We must have made a strange procession going down the street, me with my bundles and Addie with her flower. I heard church bells chime across the city. Six o'clock. I heard and smelled the horses before they appeared out of the fog, waiting at the head of the carriage.

"Twelfth and O Streets," I told the driver.

"That's a long way, little lady. Across town."

"I know. It's the Relief Society."

"It ain't a good neighborhood. And the way the streets are clogged with the Grand Review today, I'll have to charge extra."

"How much?"

"Twelve dollars."

I sighed and settled my things. The war was over, but people were still price-gouging. "All right," I said. "Just get us there, please." Thank God for Johnny's gold pieces. It seemed like a hundred years since the morning he had given them to me.

To get to the Relief Society we had to travel through the most terrible areas, past shanties and swampy land along the lower stretches of the Washington Canal. People were just getting up, bending over cooking fires outside their shanties. In the fog they seemed like creatures from another time. I knew that these were the freedmen who had tried Elizabeth Keckley's patience so. There were forty thousand of them in Washington now, needing schooling and homes and jobs.

Sometimes Addie gave one of the figures a wave of recognition. And they'd wave back. Then she told the driver where to stop, in front of the old army barracks.

I got out. I helped Addie down from the carriage.

"Best do your business quick and get outta here," the driver was mumbling. "These places are known for breeding disease. 'Specially smallpox."

"I'll be right with you," I told him. "Wait." Would they want Addie here? Suppose they didn't and I had to find someplace else for her. What would I do?

My worries were short-lived. A figure came out of the fog. "Addie? Addie Bassett, is that
you?
Lord awmighty, we thought you were dead!"

"Well, I ain't. I's alive."

The old, white-haired Negro reverend embraced her. "You look good, Addie," he said.

"I's better. Been livin' wif a doctor. He take care o' me." She chuckled. "I's free. And gonna use my freedom right that Mister Linkum gave me."

Others came forward to greet her.
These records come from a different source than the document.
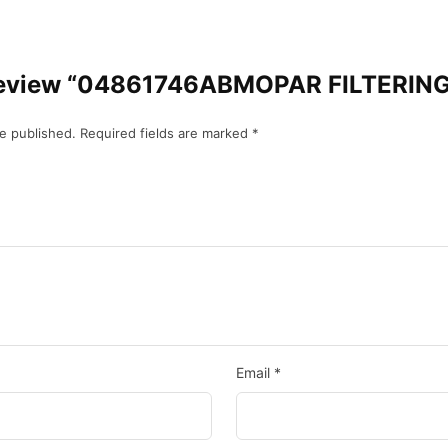
to review “04861746ABMOPAR FILTERIN
be published.
Required fields are marked
*
Email
*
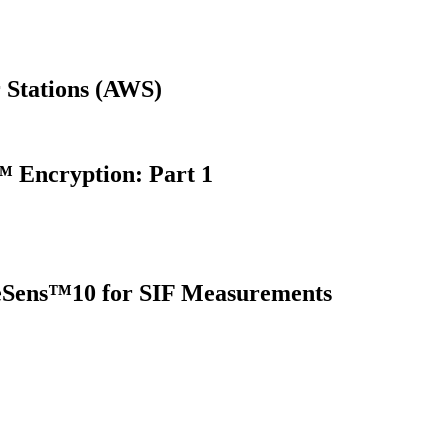
 Stations (AWS)
 Encryption: Part 1
oreSens™10 for SIF Measurements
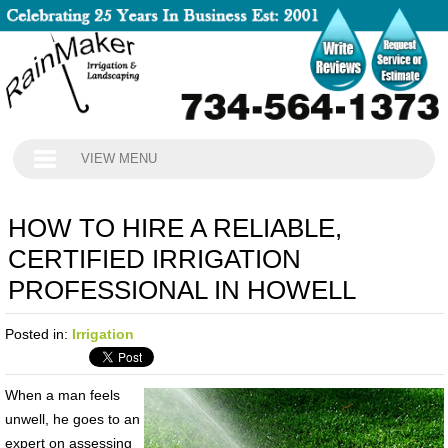
VIEW MENU
HOW TO HIRE A RELIABLE,
CERTIFIED IRRIGATION
PROFESSIONAL IN HOWELL
Posted in:
Irrigation
When a man feels
unwell, he goes to an
expert on assessing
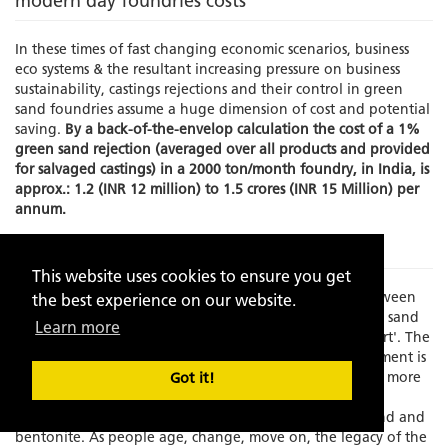
modern day foundries costs
In these times of fast changing economic scenarios, business
eco systems & the resultant increasing pressure on business
sustainability, castings rejections and their control in green
sand foundries assume a huge dimension of cost and potential
saving.
By a back-of-the-envelop calculation the cost of a 1%
green sand rejection (averaged over all products and provided
for salvaged castings) in a 2000 ton/month foundry, in India, is
approx.: 1.2 (INR 12 million) to 1.5 crores (INR 15 Million) per
annum.
The Problem
This website uses cookies to ensure you get
Times have changed and there is an increasing gap between
the best experience on our website.
experience and skilled manpower to manage the green sand
Learn more
molding process which has always been known as an 'art'. The
element of the human interface in this process management is
becoming increasing limited as the process grows faster, more
Got it!
exact and increasingly dependent on fast depleting,
standardization resistant, natural resources like silica sand and
bentonite. As people age, change, move on, the legacy of the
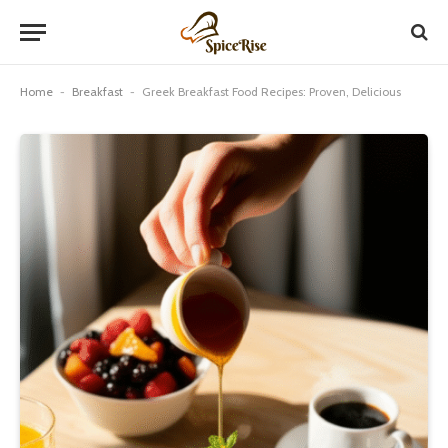
Home
-
Breakfast
-
Greek Breakfast Food Recipes: Proven, Delicious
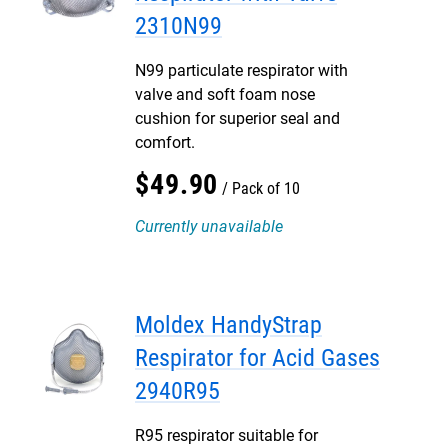
2310N99
N99 particulate respirator with
valve and soft foam nose
cushion for superior seal and
comfort.
$
49
.
90
Pack of 10
Currently unavailable
Moldex HandyStrap
Respirator for Acid Gases
2940R95
R95 respirator suitable for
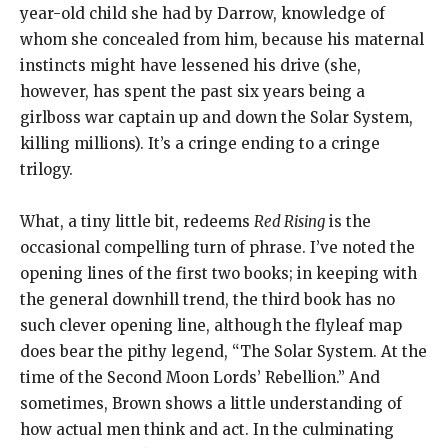
year-old child she had by Darrow, knowledge of
whom she concealed from him, because his maternal
instincts might have lessened his drive (she,
however, has spent the past six years being a
girlboss war captain up and down the Solar System,
killing millions). It’s a cringe ending to a cringe
trilogy.
What, a tiny little bit, redeems
Red Rising
is the
occasional compelling turn of phrase. I’ve noted the
opening lines of the first two books; in keeping with
the general downhill trend, the third book has no
such clever opening line, although the flyleaf map
does bear the pithy legend, “The Solar System. At the
time of the Second Moon Lords’ Rebellion.” And
sometimes, Brown shows a little understanding of
how actual men think and act. In the culminating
The fog gave an unreal quality to the voices and scenes. I saw a woman in the distance stirring something in a huge pot. Another stacking clothing on a table in some kind of order. I smelled breakfast cooking.

"Are you staying with us, Addie?" the reverend asked.

"I come to let y'all know that I's alive and kickin'. And to pick up my things. Then I aims to git myself to the depot and be on my way. This very afternoon."

"Where?" the reverend asked.

"Home. I's goin' home, Reverend. To help my people, now that the war be over."

There was much murmuring over that. Then the reverend thanked me for bringing Addie. I took two gold coins and gave them to her. "This will get you a hack to the depot," I said, "and buy your ticket. Where is home, Addie?" I was thinking that if it was Richmond she could come right along with me.

The reverend laughed. "She won't tell you that," he said. "She's never told anyone that."

Addie smiled. "Long ways," was all she said. "You doan worry your head none 'bout that. You jus' go along now."

I hugged her. "You do good," I said. "Make Mr. Lincoln proud." We drove away. When I turned to look back I saw her standing there, holding the yucca flower against her bosom.

The sun had burned through the fog by the time we got across town to the main part of Washington. The streets were clogged with people and soldiers. On every corner there were regiments of the Grand Army of the Potomac, holding their battle flags, quieting their horses, being formed into lines by grand marshals. I heard muffled drums.

As we came near Pennsylvania Avenue, I gasped. The whole stretch of it, right to the Capitol, was lined on both sides with a river of people who had come to wait for the parade. They had staked out their places, brought chairs, set out great buckets of water. Enterprising people were already selling cold lemonade. Others were hawking flags or buttons with General Grant's or President Lincoln's face on them.